After publication of STATEMENT OF FACTS (, the following:

Does Vanessa’s book mean to suggest that rape is largely a socio-economic problem? Does it intentionally, or even unintentionally, tell a story that might leads readers to conclude that rape is largely something poor people, mainly Latinos, do? Is it bad information that might put people at risk? (I am thinking here—does she by presenting only certain legal cases, such as ones that she has been involved with, lead us to think she is saying something larger about rape? Is there a representational question?) ... When a book has complicated content about human beings and its intent is to make a point about genre..., is that ok?
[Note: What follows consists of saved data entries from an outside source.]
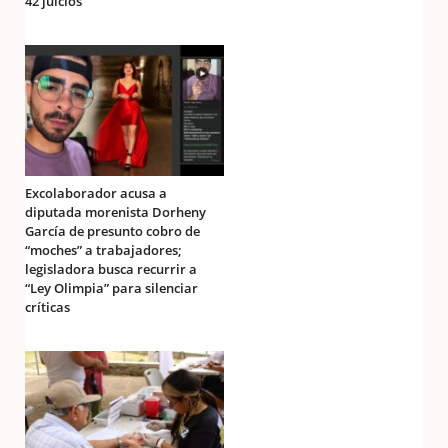
42 juicios
Excolaborador acusa a
diputada morenista Dorheny
García de presunto cobro de
“moches” a trabajadores;
legisladora busca recurrir a
“Ley Olimpia” para silenciar
críticas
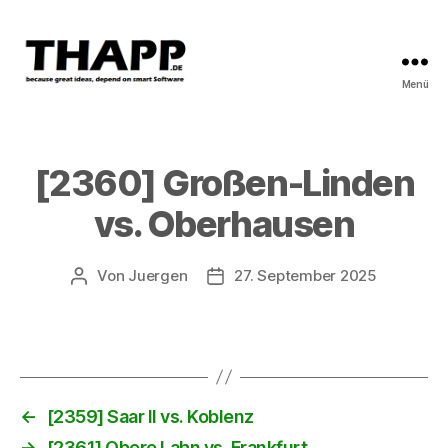
Menü
THAPP
[2360] Großen-Linden
vs. Oberhausen
Von
Juergen
27. September 2025
Beitragsautor
Beitragsdatum
←
[2359] Saar II vs. Koblenz
→
[2361] Obere Lahn vs. Frankfurt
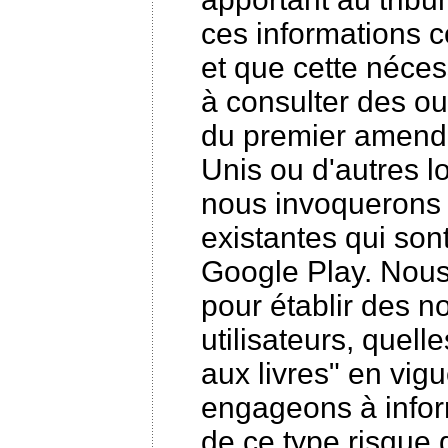
ces informations c
et que cette nécess
à consulter des o
du premier amende
Unis ou d'autres l
nous invoquerons l
existantes qui sont
Google Play. Nous
pour établir des n
utilisateurs, quell
aux livres" en vig
engageons à inform
de ce type risque d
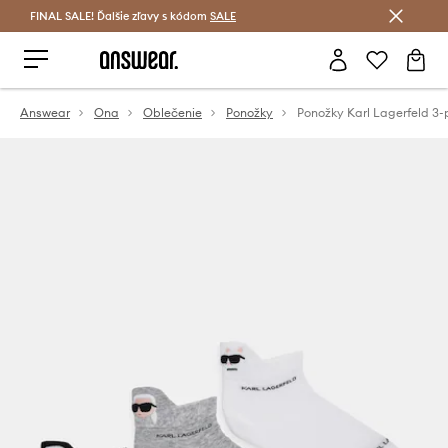
FINAL SALE! Ďalšie zľavy s kódom
Šetrite s Answear Club >
SALE
Answear
Ona
Oblečenie
Ponožky
Ponožky Karl Lagerfeld 3-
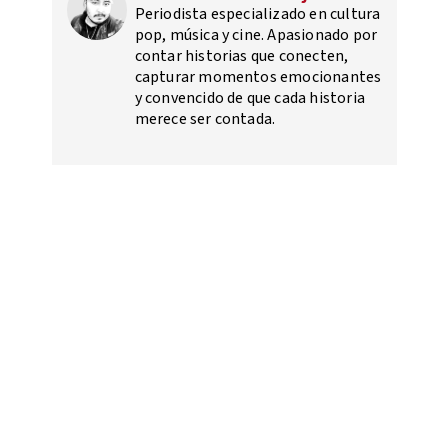
Periodista especializado en cultura
pop, música y cine. Apasionado por
contar historias que conecten,
capturar momentos emocionantes
y convencido de que cada historia
merece ser contada.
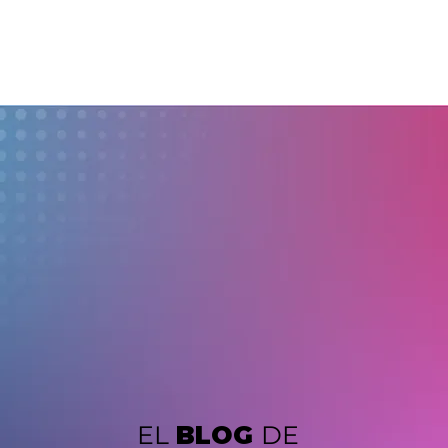
EL
BLOG
DE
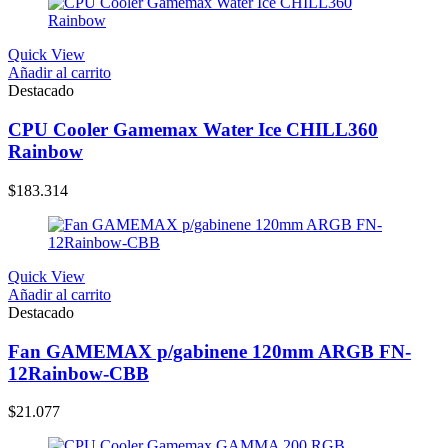
Quick View
Añadir al carrito
Destacado
CPU Cooler Gamemax Water Ice CHILL360
Rainbow
$
183.314
Quick View
Añadir al carrito
Destacado
Fan GAMEMAX p/gabinene 120mm ARGB FN-
12Rainbow-CBB
$
21.077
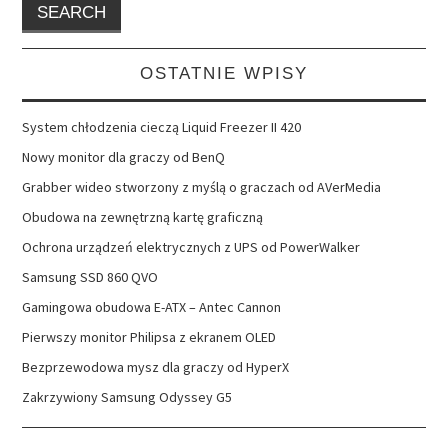
OSTATNIE WPISY
System chłodzenia cieczą Liquid Freezer II 420
Nowy monitor dla graczy od BenQ
Grabber wideo stworzony z myślą o graczach od AVerMedia
Obudowa na zewnętrzną kartę graficzną
Ochrona urządzeń elektrycznych z UPS od PowerWalker
Samsung SSD 860 QVO
Gamingowa obudowa E-ATX – Antec Cannon
Pierwszy monitor Philipsa z ekranem OLED
Bezprzewodowa mysz dla graczy od HyperX
Zakrzywiony Samsung Odyssey G5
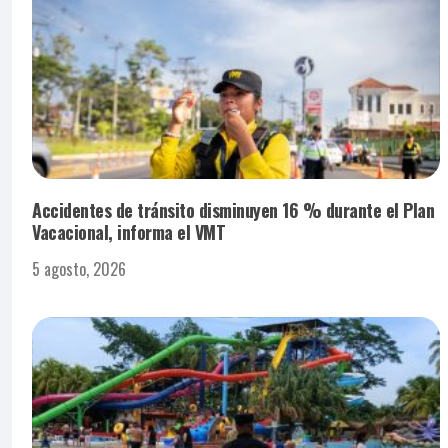
Accidentes de tránsito disminuyen 16 % durante el Plan
Vacacional, informa el VMT
5 agosto, 2026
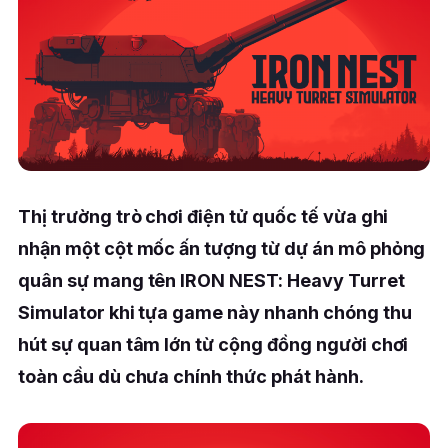
Thị trường trò chơi điện tử quốc tế vừa ghi
nhận một cột mốc ấn tượng từ dự án mô phỏng
quân sự mang tên IRON NEST: Heavy Turret
Simulator khi tựa game này nhanh chóng thu
hút sự quan tâm lớn từ cộng đồng người chơi
toàn cầu dù chưa chính thức phát hành.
Is it ok to use the stories of poor people to make a point about genre?... I at this point need Vanessa to talk some about her intentions, her alliances. Or if not, I just give up.
—Juliana Spahr

No poetry book this year will be more disturbing – upsetting, unsettling – to read than Tragodía – 1: Statement of Facts, by Vanessa Place.... Awful may be just about the only word that comes close to describing what I felt after reading these re-purposed legal statements of facts now called poems. Awful as in ugh and puke grim nausea and what about kindness and exactly how much of this is there in this world and what about tenderness and even just one of these cases, even just one of these assaults, is too many and what the heck will or can change any of this?